PROBLEM DETAILS
Nothing but the text of the records should come back; copy it exactly and leave the pictures out.

DATA EXTRACT
Start of Block

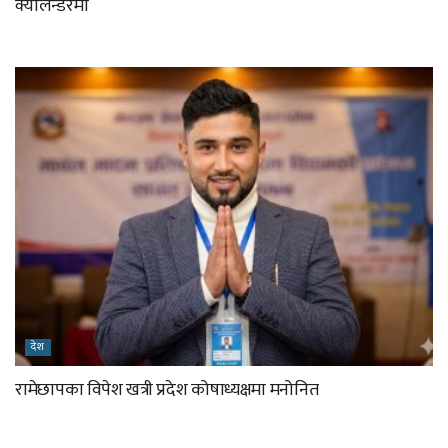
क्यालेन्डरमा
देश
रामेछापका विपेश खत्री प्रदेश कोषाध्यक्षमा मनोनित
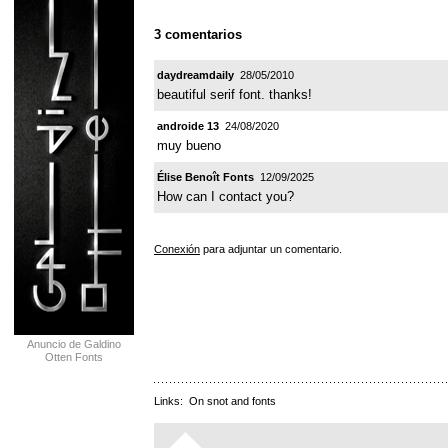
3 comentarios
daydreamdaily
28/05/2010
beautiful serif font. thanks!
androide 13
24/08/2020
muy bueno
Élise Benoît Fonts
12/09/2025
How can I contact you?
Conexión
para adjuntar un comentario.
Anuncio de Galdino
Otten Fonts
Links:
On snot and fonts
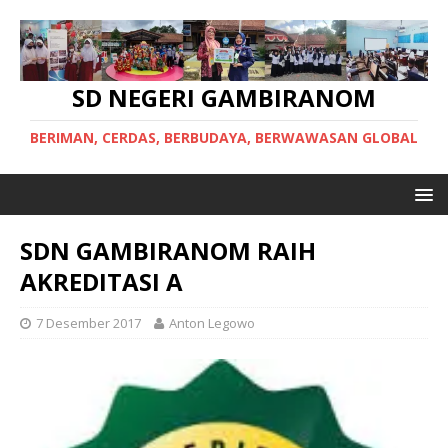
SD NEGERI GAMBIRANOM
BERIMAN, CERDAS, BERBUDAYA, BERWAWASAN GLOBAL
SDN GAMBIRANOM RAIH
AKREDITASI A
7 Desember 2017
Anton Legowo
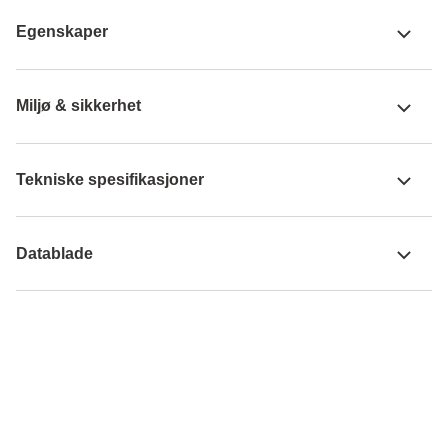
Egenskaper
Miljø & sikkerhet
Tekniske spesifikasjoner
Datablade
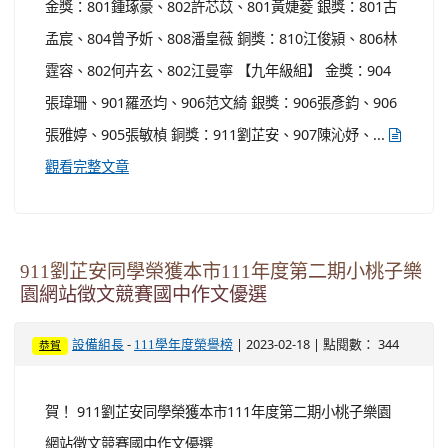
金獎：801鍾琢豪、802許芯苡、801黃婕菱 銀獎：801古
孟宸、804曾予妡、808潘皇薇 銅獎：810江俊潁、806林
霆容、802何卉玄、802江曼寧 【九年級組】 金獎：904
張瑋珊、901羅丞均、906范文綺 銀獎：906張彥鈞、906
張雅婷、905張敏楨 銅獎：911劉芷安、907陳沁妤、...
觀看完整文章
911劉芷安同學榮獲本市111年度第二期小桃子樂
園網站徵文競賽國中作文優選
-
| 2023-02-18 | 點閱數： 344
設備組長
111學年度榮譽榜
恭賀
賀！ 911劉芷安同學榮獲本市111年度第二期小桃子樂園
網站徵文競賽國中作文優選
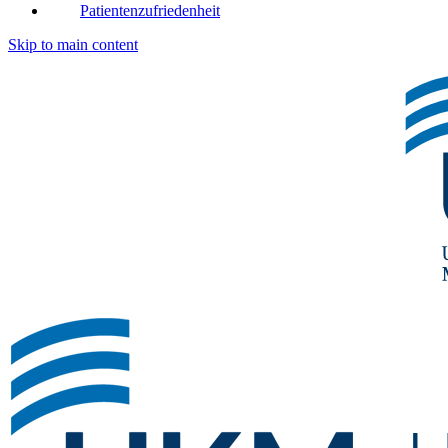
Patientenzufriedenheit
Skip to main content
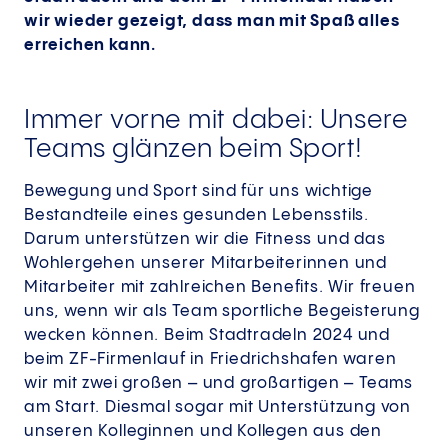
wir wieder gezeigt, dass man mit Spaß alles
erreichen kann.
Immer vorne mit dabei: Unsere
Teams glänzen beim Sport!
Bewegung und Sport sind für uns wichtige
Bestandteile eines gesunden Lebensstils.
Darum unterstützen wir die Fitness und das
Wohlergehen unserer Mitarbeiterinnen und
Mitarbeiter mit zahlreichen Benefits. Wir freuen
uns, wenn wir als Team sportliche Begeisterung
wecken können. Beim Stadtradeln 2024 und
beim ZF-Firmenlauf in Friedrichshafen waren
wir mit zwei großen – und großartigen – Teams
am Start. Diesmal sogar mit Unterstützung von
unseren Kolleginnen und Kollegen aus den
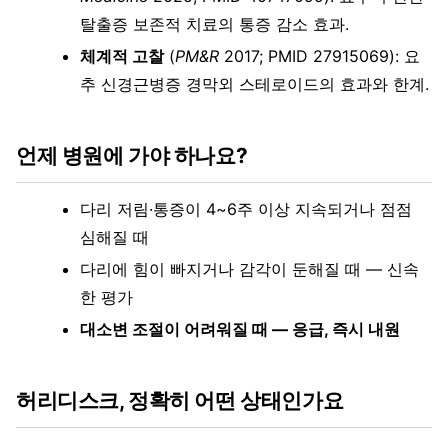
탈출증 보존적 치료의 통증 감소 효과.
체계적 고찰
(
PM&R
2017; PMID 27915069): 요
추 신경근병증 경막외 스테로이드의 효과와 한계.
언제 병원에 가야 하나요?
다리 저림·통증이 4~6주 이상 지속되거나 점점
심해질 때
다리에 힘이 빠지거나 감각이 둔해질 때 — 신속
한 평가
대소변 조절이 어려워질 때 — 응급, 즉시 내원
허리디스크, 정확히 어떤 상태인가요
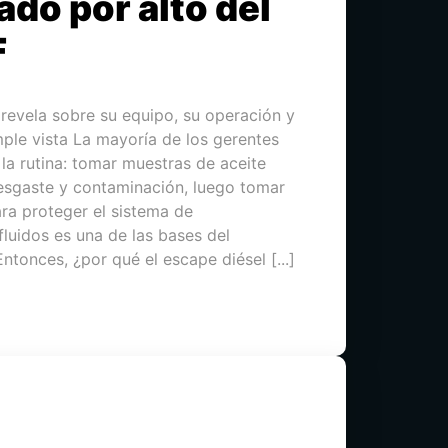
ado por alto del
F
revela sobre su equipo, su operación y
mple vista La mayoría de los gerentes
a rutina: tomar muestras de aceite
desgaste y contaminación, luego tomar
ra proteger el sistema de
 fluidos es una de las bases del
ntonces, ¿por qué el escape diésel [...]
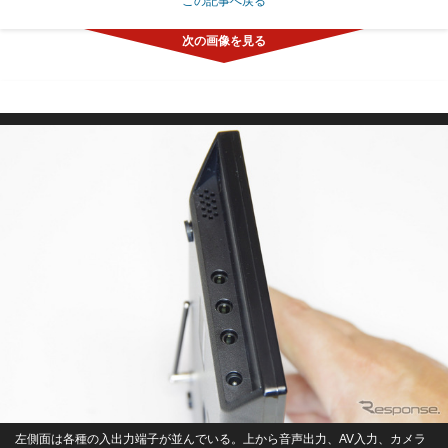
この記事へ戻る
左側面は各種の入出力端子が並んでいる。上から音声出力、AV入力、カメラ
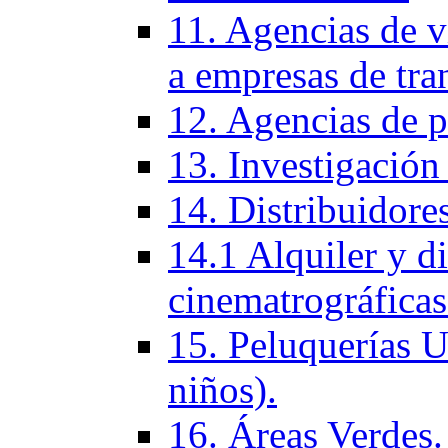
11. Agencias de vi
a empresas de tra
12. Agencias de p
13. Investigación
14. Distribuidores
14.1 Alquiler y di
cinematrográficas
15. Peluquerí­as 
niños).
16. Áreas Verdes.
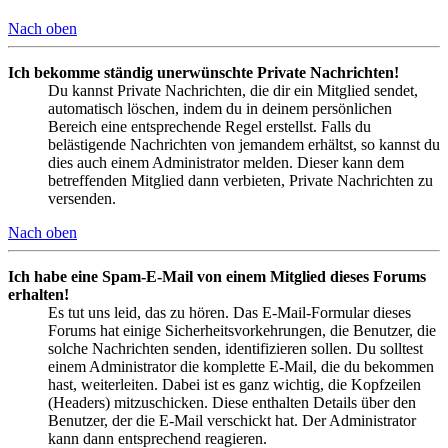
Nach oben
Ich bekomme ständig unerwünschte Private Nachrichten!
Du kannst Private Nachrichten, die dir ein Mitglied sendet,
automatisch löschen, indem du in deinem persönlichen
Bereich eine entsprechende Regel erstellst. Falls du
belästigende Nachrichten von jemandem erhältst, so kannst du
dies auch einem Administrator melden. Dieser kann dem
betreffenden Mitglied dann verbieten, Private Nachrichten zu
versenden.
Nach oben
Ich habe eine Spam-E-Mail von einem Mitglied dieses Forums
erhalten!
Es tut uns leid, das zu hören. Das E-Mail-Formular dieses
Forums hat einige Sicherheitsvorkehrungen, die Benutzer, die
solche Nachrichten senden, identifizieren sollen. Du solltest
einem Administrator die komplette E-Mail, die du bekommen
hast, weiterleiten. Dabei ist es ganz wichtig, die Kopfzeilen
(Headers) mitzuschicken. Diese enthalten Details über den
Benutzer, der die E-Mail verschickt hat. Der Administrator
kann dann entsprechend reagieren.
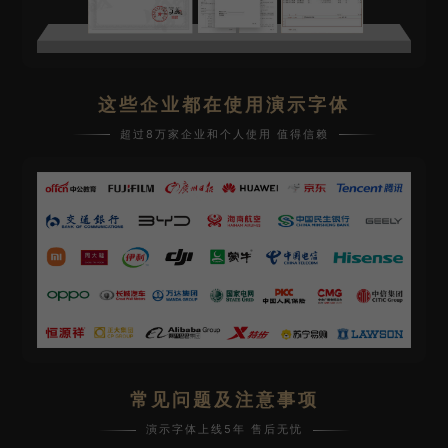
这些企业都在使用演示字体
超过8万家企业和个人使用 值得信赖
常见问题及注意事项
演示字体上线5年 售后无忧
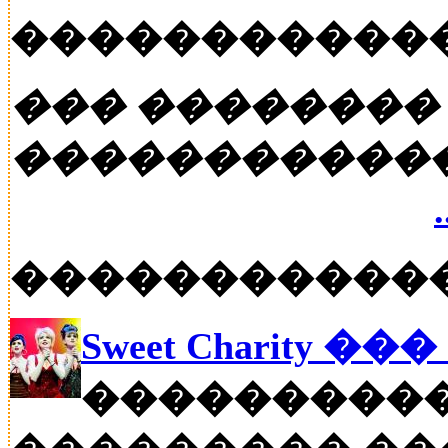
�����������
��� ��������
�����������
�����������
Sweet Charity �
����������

End of Block

REPLY
क्यालेन्डरमा
देश
रामेछापका विपेश खत्री प्रदेश कोषाध्यक्षमा मनोनित
3 comentarios
daydreamdaily
28/05/2010
beautiful serif font. thanks!
androide 13
24/08/2020
muy bueno
Élise Benoît Fonts
12/09/2025
How can I contact you?
Conexión
para adjuntar un comentario.
Anuncio de Galdino
Otten Fonts
Links:
On snot and fonts
SD NEGERI GAMBIRANOM
BERIMAN, CERDAS, BERBUDAYA, BERWAWASAN GLOBAL
SDN GAMBIRANOM RAIH
AKREDITASI A
7 Desember 2017
Anton Legowo
Egenskaper
Miljø & sikkerhet
Tekniske spesifikasjoner
Datablade
金獎：801鍾琢豪、802許芯苡、801黃婕菱 銀獎：801古
孟宸、804曾予妡、808潘皇薇 銅獎：810江俊潁、806林
霆容、802何卉玄、802江曼寧 【九年級組】 金獎：904
張瑋珊、901羅丞均、906范文綺 銀獎：906張彥鈞、906
張雅婷、905張敏楨 銅獎：911劉芷安、907陳沁妤、...
觀看完整文章
911劉芷安同學榮獲本市111年度第二期小桃子樂
園網站徵文競賽國中作文優選
-
| 2023-02-18 | 點閱數： 344
設備組長
111學年度榮譽榜
恭賀
賀！ 911劉芷安同學榮獲本市111年度第二期小桃子樂園
網站徵文競賽國中作文優選
Patientenzufriedenheit
Skip to main content
wir wieder gezeigt, dass man mit Spaß alles
erreichen kann.
Immer vorne mit dabei: Unsere
Teams glänzen beim Sport!
Bewegung und Sport sind für uns wichtige
Bestandteile eines gesunden Lebensstils.
Darum unterstützen wir die Fitness und das
Wohlergehen unserer Mitarbeiterinnen und
Mitarbeiter mit zahlreichen Benefits. Wir freuen
uns, wenn wir als Team sportliche Begeisterung
wecken können. Beim Stadtradeln 2024 und
beim ZF-Firmenlauf in Friedrichshafen waren
wir mit zwei großen – und großartigen – Teams
am Start. Diesmal sogar mit Unterstützung von
unseren Kolleginnen und Kollegen aus den
탈출증 보존적 치료의 통증 감소 효과.
체계적 고찰
(
PM&R
2017; PMID 27915069): 요
추 신경근병증 경막외 스테로이드의 효과와 한계.
언제 병원에 가야 하나요?
다리 저림·통증이 4~6주 이상 지속되거나 점점
심해질 때
다리에 힘이 빠지거나 감각이 둔해질 때 — 신속
한 평가
대소변 조절이 어려워질 때 — 응급, 즉시 내원
허리디스크, 정확히 어떤 상태인가요
ado por alto del
F
revela sobre su equipo, su operación y
mple vista La mayoría de los gerentes
a rutina: tomar muestras de aceite
desgaste y contaminación, luego tomar
ra proteger el sistema de
 fluidos es una de las bases del
ntonces, ¿por qué el escape diésel [...]
この記事へ戻る
左側面は各種の入出力端子が並んでいる。上から音声出力、AV入力、カメラ
11. Agencias de vi
a empresas de tra
12. Agencias de p
13. Investigación
14. Distribuidores
14.1 Alquiler y di
cinematrográficas
15. Peluquerí­as 
niños).
16. Áreas Verdes.
Nach oben
Ich bekomme ständig unerwünschte Private Nachrichten!
Du kannst Private Nachrichten, die dir ein Mitglied sendet,
automatisch löschen, indem du in deinem persönlichen
Bereich eine entsprechende Regel erstellst. Falls du
belästigende Nachrichten von jemandem erhältst, so kannst du
dies auch einem Administrator melden. Dieser kann dem
betreffenden Mitglied dann verbieten, Private Nachrichten zu
versenden.
Nach oben
Ich habe eine Spam-E-Mail von einem Mitglied dieses Forums
erhalten!
Es tut uns leid, das zu hören. Das E-Mail-Formular dieses
Forums hat einige Sicherheitsvorkehrungen, die Benutzer, die
solche Nachrichten senden, identifizieren sollen. Du solltest
einem Administrator die komplette E-Mail, die du bekommen
hast, weiterleiten. Dabei ist es ganz wichtig, die Kopfzeilen
(Headers) mitzuschicken. Diese enthalten Details über den
Benutzer, der die E-Mail verschickt hat. Der Administrator
kann dann entsprechend reagieren.
这些企业都在使用演示字体
超过8万家企业和个人使用 值得信赖
常见问题及注意事项
演示字体上线5年 售后无忧
�����������
��� ��������
�����������
�����������
Sweet Charity �
����������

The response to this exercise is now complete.